Tiny houses may have started out as a lifestyle choice, but as cities grow steadily more expensive, more and more are turning to them as affordable housing options for the homeless.
Stephanie Sena of Student Run Emergency Housing broke ground on what she hopes is the first of many in a vacant lot on a block of rowhouses.
"We've been operating in church basements and now we are breaking ground and doing what we can to increase the inventory of affordable housing in the city of Philadelphia," Sena said.
Sena calls her model a "cozy cottage" — about a thousand square feet made from a kit for about $75,000.
Another initiative under way would create a village of eight to 10 much smaller units that would be a first step out of homelessness.
Cathy Farrell was so inspired reading about Seattle's use of tiny houses to shelter the homeless she formed a nonprofit to do it here.
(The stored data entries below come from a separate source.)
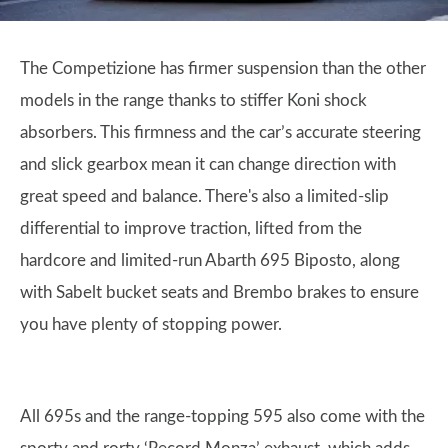
The Competizione has firmer suspension than the other
models in the range thanks to stiffer Koni shock
absorbers. This firmness and the car’s accurate steering
and slick gearbox mean it can change direction with
great speed and balance. There's also a limited-slip
differential to improve traction, lifted from the
hardcore and limited-run Abarth 695 Biposto, along
with Sabelt bucket seats and Brembo brakes to ensure
you have plenty of stopping power.
All 695s and the range-topping 595 also come with the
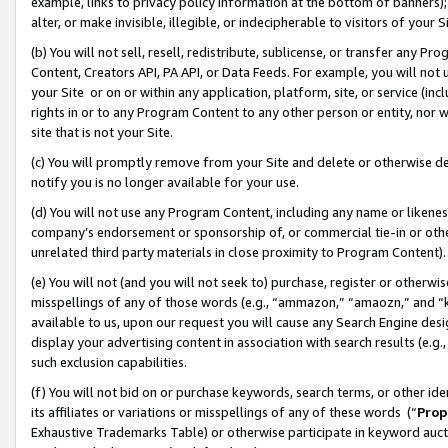
example, links to privacy policy information at the bottom of banners);
alter, or make invisible, illegible, or indecipherable to visitors of your 
(b) You will not sell, resell, redistribute, sublicense, or transfer any 
Content, Creators API, PA API, or Data Feeds. For example, you will not 
your Site or on or within any application, platform, site, or service (in
rights in or to any Program Content to any other person or entity, nor wi
site that is not your Site.
(c) You will promptly remove from your Site and delete or otherwise d
notify you is no longer available for your use.
(d) You will not use any Program Content, including any name or likene
company’s endorsement or sponsorship of, or commercial tie-in or other 
unrelated third party materials in close proximity to Program Content)
(e) You will not (and you will not seek to) purchase, register or otherw
misspellings of any of those words (e.g., “ammazon,” “amaozn,” and “kin
available to us, upon our request you will cause any Search Engine de
display your advertising content in association with search results (e.
such exclusion capabilities.
(f) You will not bid on or purchase keywords, search terms, or other id
its affiliates or variations or misspellings of any of these words (“
Prop
Exhaustive Trademarks Table) or otherwise participate in keyword aucti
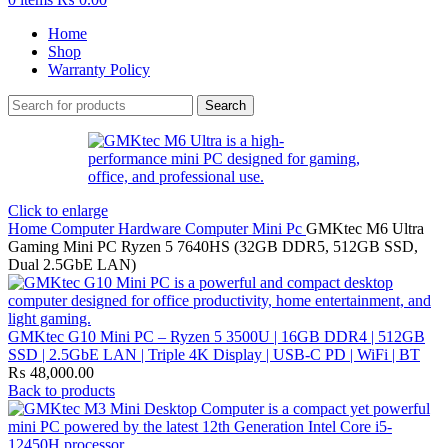
Home
Shop
Warranty Policy
Search
Click to enlarge
Home
Computer Hardware
Computer
Mini Pc
GMKtec M6 Ultra
Gaming Mini PC Ryzen 5 7640HS (32GB DDR5, 512GB SSD,
Dual 2.5GbE LAN)
GMKtec G10 Mini PC – Ryzen 5 3500U | 16GB DDR4 | 512GB
SSD | 2.5GbE LAN | Triple 4K Display | USB-C PD | WiFi | BT
₨
48,000.00
Back to products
Sanctuary Village, as she envisions it, would be cluters of very small homes, about 100 square feet, built around a common area.
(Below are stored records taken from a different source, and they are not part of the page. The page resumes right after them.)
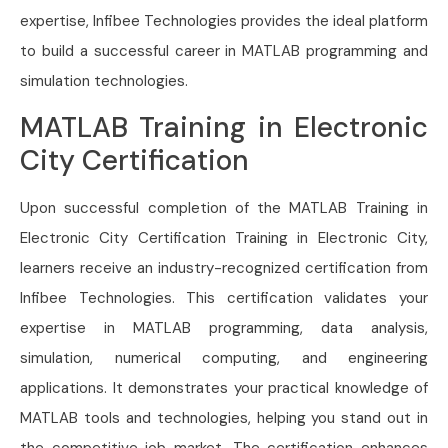
expertise, Infibee Technologies provides the ideal platform
to build a successful career in MATLAB programming and
simulation technologies.
MATLAB Training in Electronic
City Certification
Upon successful completion of the MATLAB Training in
Electronic City Certification Training in Electronic City,
learners receive an industry-recognized certification from
Infibee Technologies. This certification validates your
expertise in MATLAB programming, data analysis,
simulation, numerical computing, and engineering
applications. It demonstrates your practical knowledge of
MATLAB tools and technologies, helping you stand out in
the competitive job market. The certification enhances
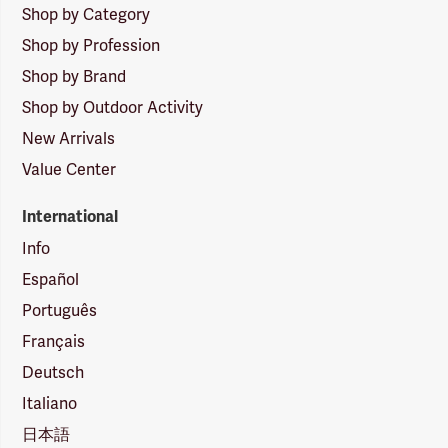
Shop by Category
Shop by Profession
Shop by Brand
Shop by Outdoor Activity
New Arrivals
Value Center
International
Info
Español
Português
Français
Deutsch
Italiano
日本語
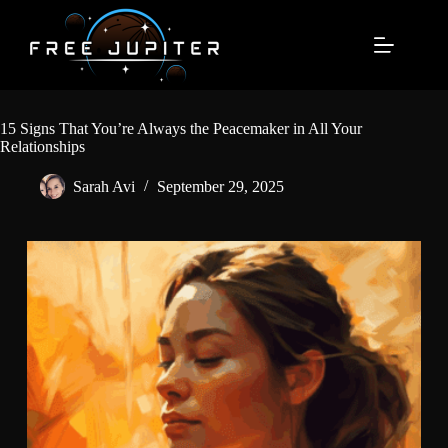
Skip
to
content
15 Signs That You’re Always the Peacemaker in All Your
Relationships
Sarah Avi
September 29, 2025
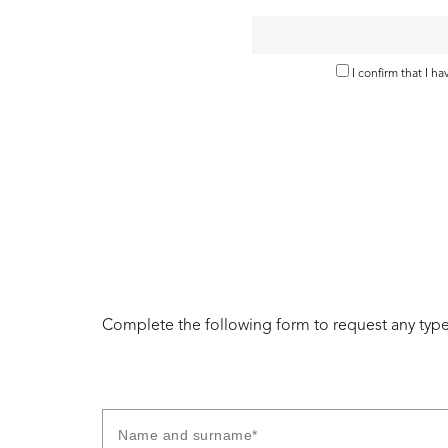
I confirm that I h
Complete the following form to request any type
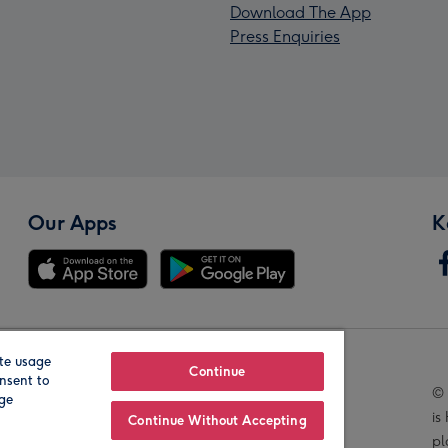
Download The App
Press Enquiries
Our Apps
K
te usage
Our Brands
Continue
nsent to
© 
age
is
Continue Without Accepting
pl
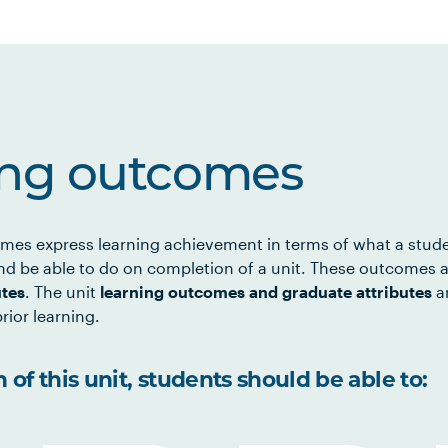
ing outcomes
mes express learning achievement in terms of what a stud
d be able to do on completion of a unit. These outcomes a
utes
. The unit
learning outcomes and graduate attributes
ar
rior learning.
of this unit, students should be able to:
"A community bathhouse, laundry, kitchen so that people are meeting in community, supporting each other and then there's a place for a case worker to come and meet with them individually," she explained.
Farrell says putting a cluster together helps overcome the feeling of isolation that newly housed people often feel.
"It will allow them to live in community and to get the services that they need," she added.
Farrell is looking at a site in West Philadelphia but, like Sena, hopes more can be built if they succeed.